Rocky Mountain (56th Annual) and Cordilleran (100th Annual) Joint Meeting (May 3–5, 2004)

Paper No. 10
Presentation Time: 8:00 AM-5:00 PM

REORGANIZATION OR INITIATION OF THE SAN JACINTO FAULT ZONE AT 1 MA: EVIDENCE FROM SYNTECTONIC DEPOSITS IN THE SAN FELIPE HILLS, WESTERN SALTON TROUGH, CA


KIRBY, Stefan M., Dept. of Geology, Utah State Univ, Logan, UT 84322-4505, JANECKE, Susanne, Utah State Univ, Logan, UT 84322, DORSEY, Rebecca J., Geological Sciences, Univ of Oregon, 1272 University of Oregon, Eugene, OR 97403 and LAYMAN, Erik B., Layman Energy Associates, Inc, San Luis Obispo, CA 93405, smkirby@cc.usu.edu

The linkage between the Clark strand of the San Jacinto fault zone (SJFZ) and the North American/Pacific plate boundary is unclear.
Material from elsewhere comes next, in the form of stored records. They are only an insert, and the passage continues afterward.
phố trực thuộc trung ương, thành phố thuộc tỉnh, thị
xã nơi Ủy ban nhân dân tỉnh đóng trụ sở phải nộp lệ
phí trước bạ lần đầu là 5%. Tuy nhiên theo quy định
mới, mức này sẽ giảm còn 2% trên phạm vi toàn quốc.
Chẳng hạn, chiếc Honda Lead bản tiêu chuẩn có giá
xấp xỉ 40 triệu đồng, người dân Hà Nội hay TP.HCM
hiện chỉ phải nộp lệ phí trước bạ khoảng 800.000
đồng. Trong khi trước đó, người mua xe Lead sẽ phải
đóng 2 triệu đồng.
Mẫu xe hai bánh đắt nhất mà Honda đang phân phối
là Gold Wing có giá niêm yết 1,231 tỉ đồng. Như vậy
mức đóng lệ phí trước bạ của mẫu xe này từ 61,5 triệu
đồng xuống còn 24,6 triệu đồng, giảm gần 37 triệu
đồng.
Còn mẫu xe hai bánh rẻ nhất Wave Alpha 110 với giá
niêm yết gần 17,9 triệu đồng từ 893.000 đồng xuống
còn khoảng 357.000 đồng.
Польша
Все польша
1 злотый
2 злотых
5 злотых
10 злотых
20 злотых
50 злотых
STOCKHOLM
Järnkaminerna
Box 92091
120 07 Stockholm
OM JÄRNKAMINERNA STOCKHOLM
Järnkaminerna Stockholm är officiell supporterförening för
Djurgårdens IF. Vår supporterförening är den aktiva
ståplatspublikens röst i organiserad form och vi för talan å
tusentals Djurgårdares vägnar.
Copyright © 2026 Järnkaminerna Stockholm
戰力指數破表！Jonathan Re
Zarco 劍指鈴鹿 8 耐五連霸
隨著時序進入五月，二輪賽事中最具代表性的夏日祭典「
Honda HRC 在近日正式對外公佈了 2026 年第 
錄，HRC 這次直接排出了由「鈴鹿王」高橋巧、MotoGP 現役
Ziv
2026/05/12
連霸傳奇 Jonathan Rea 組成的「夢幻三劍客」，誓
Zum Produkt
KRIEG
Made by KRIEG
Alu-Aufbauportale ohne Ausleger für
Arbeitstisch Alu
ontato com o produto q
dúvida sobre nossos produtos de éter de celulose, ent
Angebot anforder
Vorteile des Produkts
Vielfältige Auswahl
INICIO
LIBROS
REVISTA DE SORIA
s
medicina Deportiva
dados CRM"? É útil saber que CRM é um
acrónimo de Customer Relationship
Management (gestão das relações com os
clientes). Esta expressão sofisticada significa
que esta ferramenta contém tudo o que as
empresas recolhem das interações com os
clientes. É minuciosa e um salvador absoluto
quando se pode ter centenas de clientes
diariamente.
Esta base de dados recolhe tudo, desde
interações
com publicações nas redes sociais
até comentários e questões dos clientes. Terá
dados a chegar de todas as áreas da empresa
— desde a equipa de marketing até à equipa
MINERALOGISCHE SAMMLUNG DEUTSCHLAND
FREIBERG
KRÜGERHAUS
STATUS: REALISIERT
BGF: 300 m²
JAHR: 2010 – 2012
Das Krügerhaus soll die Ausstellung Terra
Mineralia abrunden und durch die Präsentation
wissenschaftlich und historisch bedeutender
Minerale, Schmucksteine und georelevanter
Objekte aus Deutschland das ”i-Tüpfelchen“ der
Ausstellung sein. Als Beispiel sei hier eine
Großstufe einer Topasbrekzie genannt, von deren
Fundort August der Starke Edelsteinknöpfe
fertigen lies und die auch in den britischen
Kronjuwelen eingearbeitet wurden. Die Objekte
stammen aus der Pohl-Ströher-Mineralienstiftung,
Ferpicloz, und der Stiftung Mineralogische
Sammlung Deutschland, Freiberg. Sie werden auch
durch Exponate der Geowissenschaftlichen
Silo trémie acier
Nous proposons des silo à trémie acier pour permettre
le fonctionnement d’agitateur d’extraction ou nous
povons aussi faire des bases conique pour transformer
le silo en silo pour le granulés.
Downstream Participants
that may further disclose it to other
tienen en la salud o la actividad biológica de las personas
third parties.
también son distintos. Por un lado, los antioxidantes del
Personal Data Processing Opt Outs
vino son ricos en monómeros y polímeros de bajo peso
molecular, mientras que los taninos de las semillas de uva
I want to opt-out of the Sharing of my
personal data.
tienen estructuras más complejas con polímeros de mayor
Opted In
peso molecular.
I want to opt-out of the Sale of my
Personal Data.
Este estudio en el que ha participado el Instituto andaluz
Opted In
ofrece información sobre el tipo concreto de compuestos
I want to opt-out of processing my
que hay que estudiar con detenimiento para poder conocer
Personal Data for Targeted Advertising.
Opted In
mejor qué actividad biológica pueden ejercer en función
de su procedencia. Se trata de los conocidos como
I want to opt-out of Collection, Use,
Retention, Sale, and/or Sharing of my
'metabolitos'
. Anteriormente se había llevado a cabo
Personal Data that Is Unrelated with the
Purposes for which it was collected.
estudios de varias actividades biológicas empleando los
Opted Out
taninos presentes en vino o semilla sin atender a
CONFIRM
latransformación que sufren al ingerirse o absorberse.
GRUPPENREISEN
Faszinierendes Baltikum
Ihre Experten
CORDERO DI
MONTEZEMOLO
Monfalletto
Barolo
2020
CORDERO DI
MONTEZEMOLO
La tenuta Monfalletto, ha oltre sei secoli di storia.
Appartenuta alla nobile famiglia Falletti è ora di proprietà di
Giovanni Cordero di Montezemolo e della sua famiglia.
Within the San Felipe Hills region of the Salton Trough, Miocene-Quaternary sediments deposited during both extension and strike-slip tectonics are deformed by a complex series of folds and faults south-east of the termination of the surface trace of the Clark strand of the SFJZ. Mapping shows a change in fold trend from east-west in the San Felipe Hills to north-south in younger sediment near the southwestern margin of the Salton Sea, as well as numerous N-striking normal faults, NW-striking right lateral, E and NE-striking left lateral faults in the highly deformed zone. The change in fold orientation may be the result of a blind or submerged left-stepping strand of the SFJZ located along the southwestern margin of the Salton Sea. Reorganization or initiation of the SFJZ about 1 Ma is recorded by the deposition of the Ocotillo Formation and its finer equivalent, the Brawley Formation, over synrift sedimentary rocks in the San Felipe Hills. A regional disconformity at the base of the fluvial-deltaic Brawley Formation separates it from the underlying lacustrine Borrego Formation, and reflects a major drop in regional base level. This disconformity passes westward into an angular unconformity where the Brawley Formation interfingers with the Ocotillo Formation across the bedrock-cored east-trending San Felipe anticline. Gravity data define the subsurface extent of this anticline from Borrego Mountain east to the central San Felipe Hills. The Brawley Formation has been previously described as the lacustrine lateral equivalent of the coarser Ocotillo Formation (Dibblee, 1954; 1984). However, the Brawley Formation in the San Felipe Hills is approximately 60% fluvial and fluvial-deltaic. Paleocurrents from fluvial channels in the Brawley Formation show a northeast transport direction, at a high angle to earlier trends in the Diablo Formation. Fluvial distributary channel, flood plain, and crevasse-splay deposits dominate over lacustrine and eolian deposits. The angular unconformity and disconformity, a marked increase in locally derived sediment, the new dispersal patterns, and a shift to fluvial facies, imply that a new set of strike-slip faults began to affect the area prior to about 1 Ma.